Monday, December 3, 2007

Exam Study Points

Final Exam Study Sheet: Please post questions below (in comments), so that I can address them either here or in class on Wednesday.

The Aristotle
Rene Descartes, The Meditations on First Philosophy
Jane Austen, Persuasion
Toni Morrison, The Bluest Eye
Course Reader, chapters 8 (Analyzing Narrative), 9 (Comparison and Contrast), 10 (Application), and 11 (Genre)

ethos/pathos/logos
Aristotelian intermediacy, excellence
Hylomorphism, soul (mind/body)
material, formal, efficient, formal causes
causal analysis
Sense deception, error
Doubt (dream hypothesis, “evil genius”)
Epistemology/Ontology
Meditation
Objective reality/formal reality
Imagining/Sensing/Perceiving
Will
Intellect, Understanding
Difference between mind and body for Descartes
Thesis #1: “Descartes is again looking for answers not to the world outside but to his interior thinking experience.”
“clearly and distinctly”
irony
assessment/judgment
persuasion
gentry
satiric field
direct discourse/indirect discourse/free indirect discourse/compression of discourse
sentiments/sensations
genre
narrative/narration
social commentary/satire
comedy
Kellynch Hall—from gentry estate to naval family
Aristocracy/meritocracy
Thinking against Austen—fact vs. fiction, creation of empire, defense of Navy
Unthinkability of novel and imperialism without each other
Interiority
Induction
Application
Transitions and development: “articulating a difference from what has been said before while
also establishing a connection.”
The good of a novel
Epistemological confidence
The body as condition of existence
Gesture
Racial self-contempt
Narrative voice/tone
Suffering/trauma
Madness
interiorization/internalization

5 comments:

The Emmer said...

i have been looking over my notes and can't find anything on "clearly and distinctly" i know hat it has to do with our wanting to perceive what we see (well something like that). can anyone help me out with what this means?

Anonymous said...

I think for Descartes, he perceived things that are "clear" and "distinct" to be true.

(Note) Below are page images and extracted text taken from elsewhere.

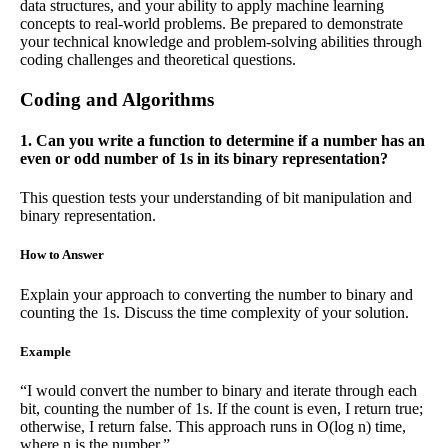
data structures, and your ability to apply machine learning
concepts to real-world problems. Be prepared to demonstrate
your technical knowledge and problem-solving abilities through
coding challenges and theoretical questions.
Coding and Algorithms
1. Can you write a function to determine if a number has an
even or odd number of 1s in its binary representation?
This question tests your understanding of bit manipulation and
binary representation.
How to Answer
Explain your approach to converting the number to binary and
counting the 1s. Discuss the time complexity of your solution.
Example
“I would convert the number to binary and iterate through each
bit, counting the number of 1s. If the count is even, I return true;
otherwise, I return false. This approach runs in O(log n) time,
where n is the number.”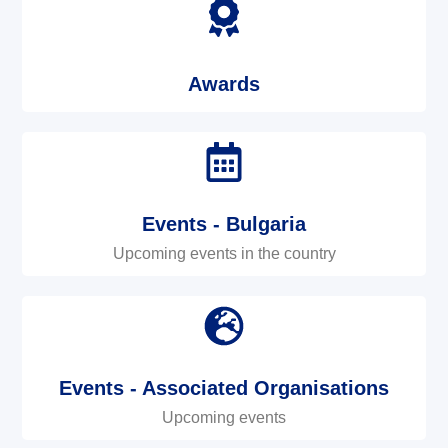
Awards
Events - Bulgaria
Upcoming events in the country
Events - Associated Organisations
Upcoming events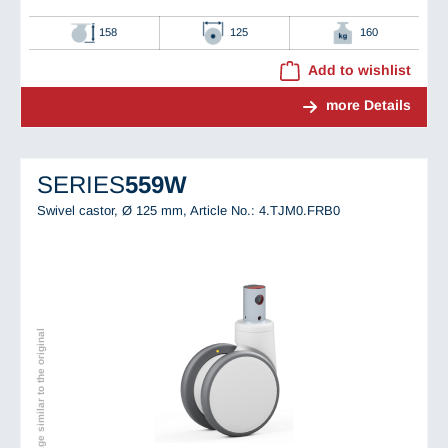
158
125
160
Add to wishlist
more Details
SERIES
559W
Swivel castor, Ø 125 mm,
Article No.: 4.TJM0.FRB0
Image similar to the original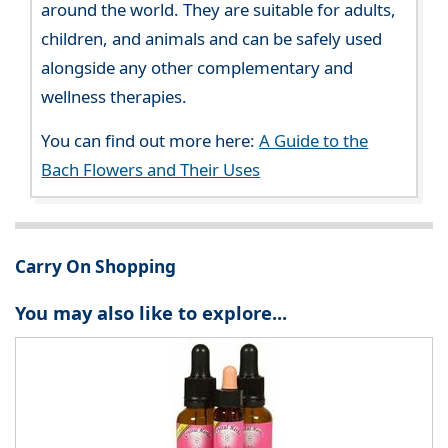
around the world. They are suitable for adults,
children, and animals and can be safely used
alongside any other complementary and
wellness therapies.
You can find out more here:
A Guide to the
Bach Flowers and Their Uses
Carry On Shopping
You may also like to explore...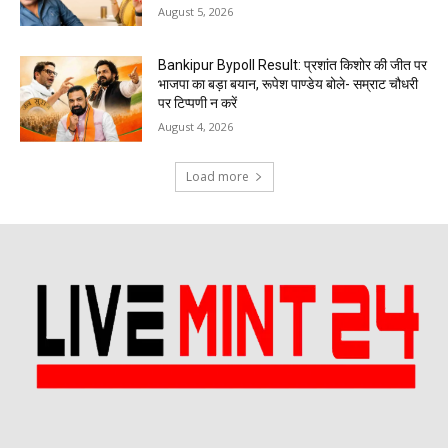
August 5, 2026
Bankipur Bypoll Result: प्रशांत किशोर की जीत पर
भाजपा का बड़ा बयान, रूपेश पाण्डेय बोले- सम्राट चौधरी
पर टिप्पणी न करें
August 4, 2026
Load more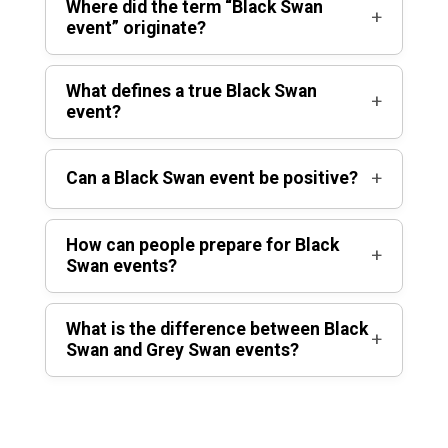
Where did the term “Black Swan
+
event” originate?
What defines a true Black Swan
+
event?
+
Can a Black Swan event be positive?
How can people prepare for Black
+
Swan events?
What is the difference between Black
+
Swan and Grey Swan events?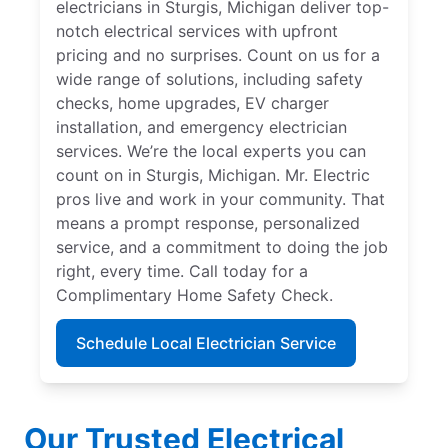
electricians in Sturgis, Michigan deliver top-
notch electrical services with upfront
pricing and no surprises. Count on us for a
wide range of solutions, including safety
checks, home upgrades, EV charger
installation, and emergency electrician
services. We’re the local experts you can
count on in Sturgis, Michigan. Mr. Electric
pros live and work in your community. That
means a prompt response, personalized
service, and a commitment to doing the job
right, every time. Call today for a
Complimentary Home Safety Check.
Schedule Local Electrician Service
Our Trusted Electrical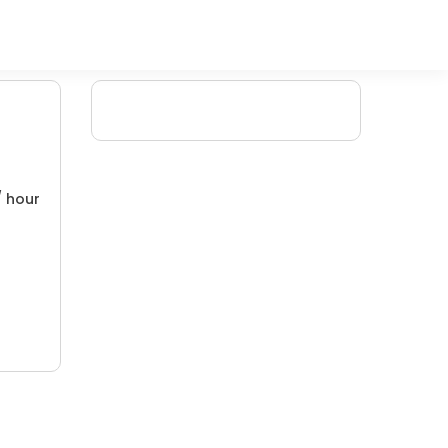
/ hour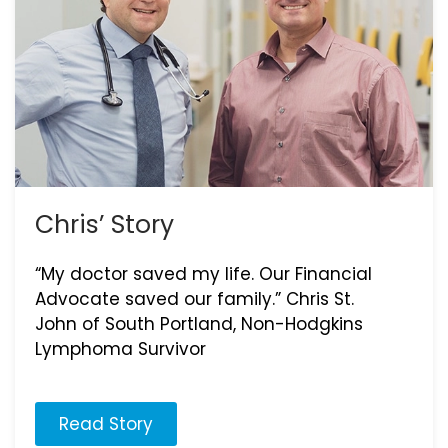
Chris’ Story
“My doctor saved my life. Our Financial
Advocate saved our family.” Chris St.
John of South Portland, Non-Hodgkins
Lymphoma Survivor
Read Story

I'm not entirely sure, but that's what I think.

Erin Trapp said...

i agree, kevin, and i think that is helpful. "clear" and "distinct" were descartes' terms to describe knowledge that he arrived at through his mind (mind's eye), not through his senses. he wanted to be able to establish a kind of fundamental certainty, from which you could build to more complex ideas. all of the characteristics of god that he describes are things that you could know "clearly and distinctly"; these things are true and thus things we know, as we know God, are also true, insofar as they are clear and distinct.

Anonymous said...

i'm having difficulty understanding objective reality and formal reality, can anyone clarify each? whats the difference? or the similarity between the both?

Erin Trapp said...

objective reality is best understood as the knowledge you have about something in your mind. in relation to the question about "clearly and distinctly," we could say that with clear and distinct ideas we have objective reality. formal reality is the reality that something has as it appears in the world. it might help to think of it in terms of aristotle's "formal cause," which describes how something appears, how we would know something if we see it again. so "formal reality" is what we might think of more as external reality, reality that we know through the sense and the body and experience. people who can add to this or have different explanations, please do.